第6話:神託と不穏な胎動
ハルモニアの特訓場で四魔獣がその力を開放していた頃、遠く離れた地で『オーバーロード』はBランク向けの討伐クエストを遂行していた 。
魔物を一方的に射抜くアンナの動きが、ふと止まる 。彼女は遥か遠方から漂ってきた、かつて自分に歯向かった忌々しい四魔獣の気配を敏感に察知したのだ 。
「……生きていたのね。あの目障りな獣共が」
アンナの美貌が苛立ちで歪む 。ユウマを追放しただけで安泰だと思っていた彼女にとって、その生存と魔獣の顕現は許しがたい誤算だった。

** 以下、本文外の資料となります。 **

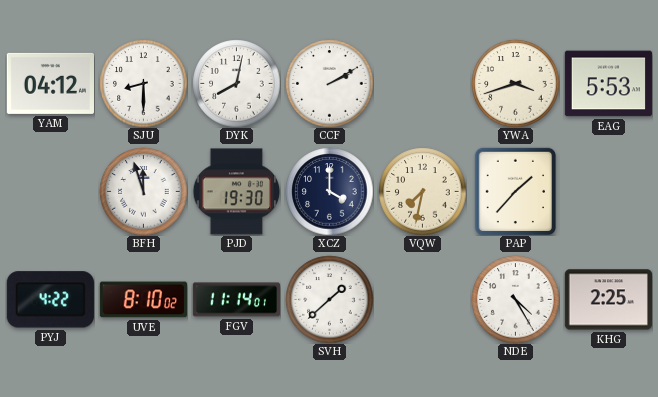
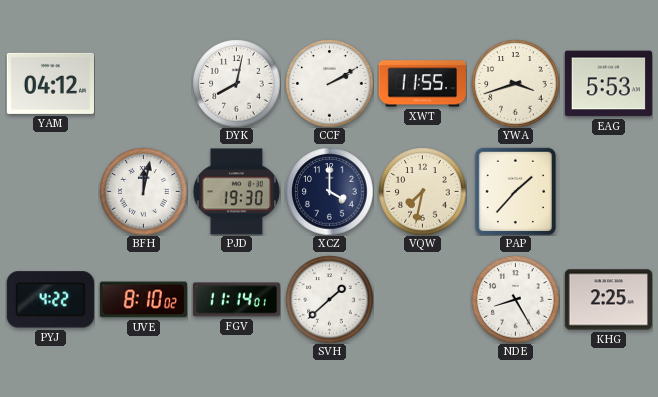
SJU: 8:30 -> none
XWT: none -> 11:55
BFH: 11:57 -> 12:02
NDE: 4:25 -> 8:25
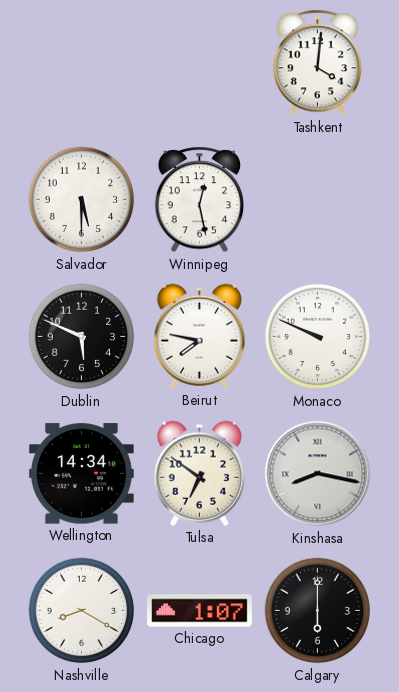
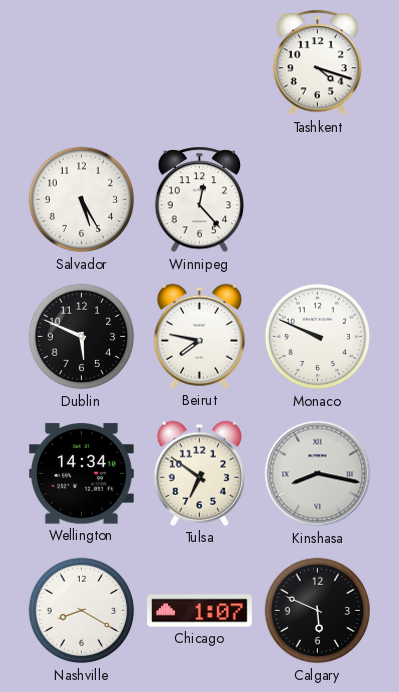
Tashkent: 4:01 -> 4:18
Salvador: 5:30 -> 5:25
Winnipeg: 12:28 -> 12:23
Calgary: 6:00 -> 5:49
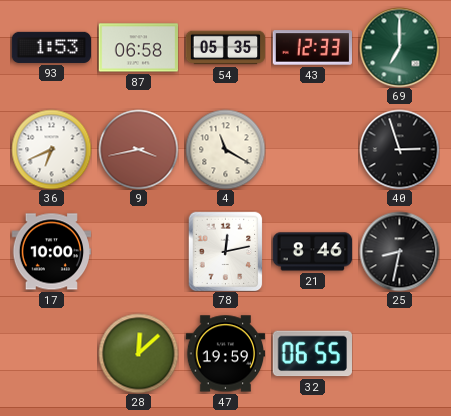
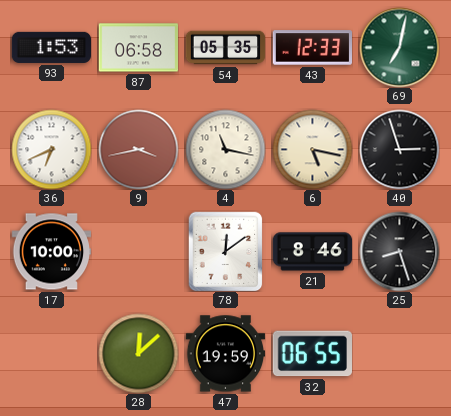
69: 7:00 -> 7:02
4: 11:20 -> 11:17
6: none -> 5:17
78: 12:13 -> 12:09
25: 8:32 -> 8:27
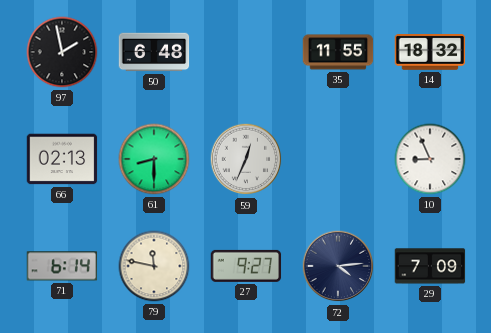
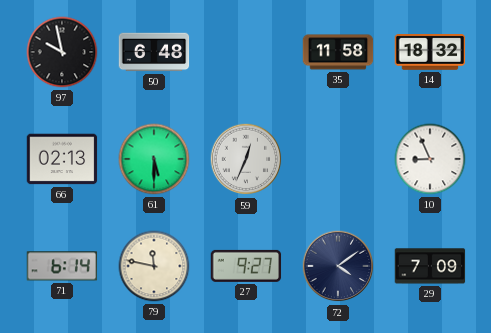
97: 1:58 -> 9:58
35: 11:55 -> 11:58
61: 8:30 -> 5:30
72: 4:14 -> 4:09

同じ時、最前線で剣を振るっていたタケヒロの脳内に、直接語りかけるような荘厳な声が響き渡った。それは、女神の暴走を憂う男神からの『神託』だった 。
『聞きなさい、タケヒロ。お前が愛するユウマは今、過酷な運命の中にいる』
男神は、ユウマの体内に封印された四魔獣の真実、そして今まさにタケヒロの隣で微笑んでいるアンナこそが、世界を歪める女神の分身であることを明かした 。
「アンナが……女神……!? そんな馬鹿な。だったら今すぐここを抜けて、ユウマを助けに――」
激情に駆られ、パーティを離脱しようとするタケヒロを男神の声が制止する 。
『ならぬ。今お前が逃げれば、女神は即座にお前を石化コレクションに変えるだろう。さもなくば、お前への見せしめにユウマの命を奪うはずだ』
「くっ……! なら、俺はどうすればいいんだ!」
絶望的な状況にタケヒロが問いかけると、男神は静かに、けれど明確な指針を示した 。
『時間を稼ぐのだ。女神の目を逸らし、クエストにわざと時間をかけ、ユウマたちがSランクに到達するまでの猶予を作れ。それが、二人が再び結ばれる唯一の道だ』
タケヒロは背後にいるアンナを振り返り、その本性を隠した笑顔を直視する 。愛する人を守るため、彼は孤独で危険な潜入工作を開始することを決意した 。